The public art project “Chinatown Blossoms” has brought colourful mini-murals to shops and restaurants of Somerset Street West. Here’s how it all came together:

Summer 2012
Grace Xin, executive director of the Chinatown Business Improvement Association, reaches out to the Ottawa School of Art. A long-time fan of the OSA, Xin sees the future of Chinatown as a hub of art and artists. Eventually she connects with Claudia Gutierrez, development officer at the OSA, and presents her with the concept for Chinatown Blossoms, a beautification project that gives students an opportunity to gain experience working for a client while bringing colourful murals to doorways and windows of Somerset Street West.
Over at the OSA, Gutierrez pushes for the development of a course that teaches students about the process of working for a client on a piece of public art, using the Chinatown Blossoms project as a case study of sorts.
March 2013
Eleven artists from the OSA’s three-year diploma program register for the public commission course, which runs from May to June.
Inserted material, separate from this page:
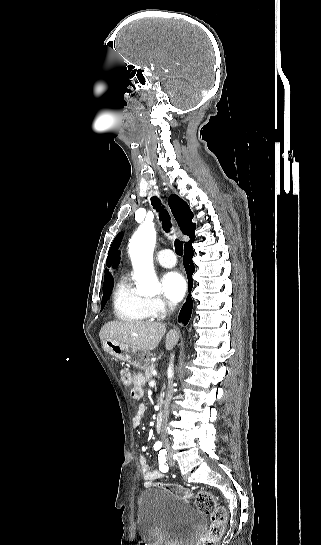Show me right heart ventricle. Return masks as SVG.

The curriculum includes various aspects of working with clients, from creating proposals to communicating openly with them, as well as understanding the difference between private and public commissions and how to navigate grant funding.
When the Chinatown BIA hosts an open house later in the spring at the Dalhousie Community Centre, the art students showcase mock-ups of their designs. Community members and property and business owners come to check out the proposed murals.

April 2013
The project hits a wall when project organizers learn that a current bylaw prohibits the painting of murals on the exterior wall surrounding the main entrance of a building. Xin approaches Somerset Ward councillor Diane Holmes, who takes the issue to city council. The project gets the green light, receiving an exemption from the bylaw as a pilot project.
May 2013
Designs are tweaked as students learn about the cultural significance of different images and colours. For example, cherry blossoms symbolize good luck, as do cranes, pandas, and bamboo; it’s considered bad luck, however, to include only white flowers in a mural without other happy colours to balance them out.
June 2013
The paint dries on the last of the murals that dot Somerset Street West from Bay to Preston streets. Colourful designs brighten up many dark nooks around the neighbourbood, and the process continues an ongoing public discussion about the merits of street art. Although Gutierrez’s own mural was defaced one morning, spurring an outcry by residents, the business and property owners are so inspired by the project that many hire the artists to create more murals, even after the project has wrapped up.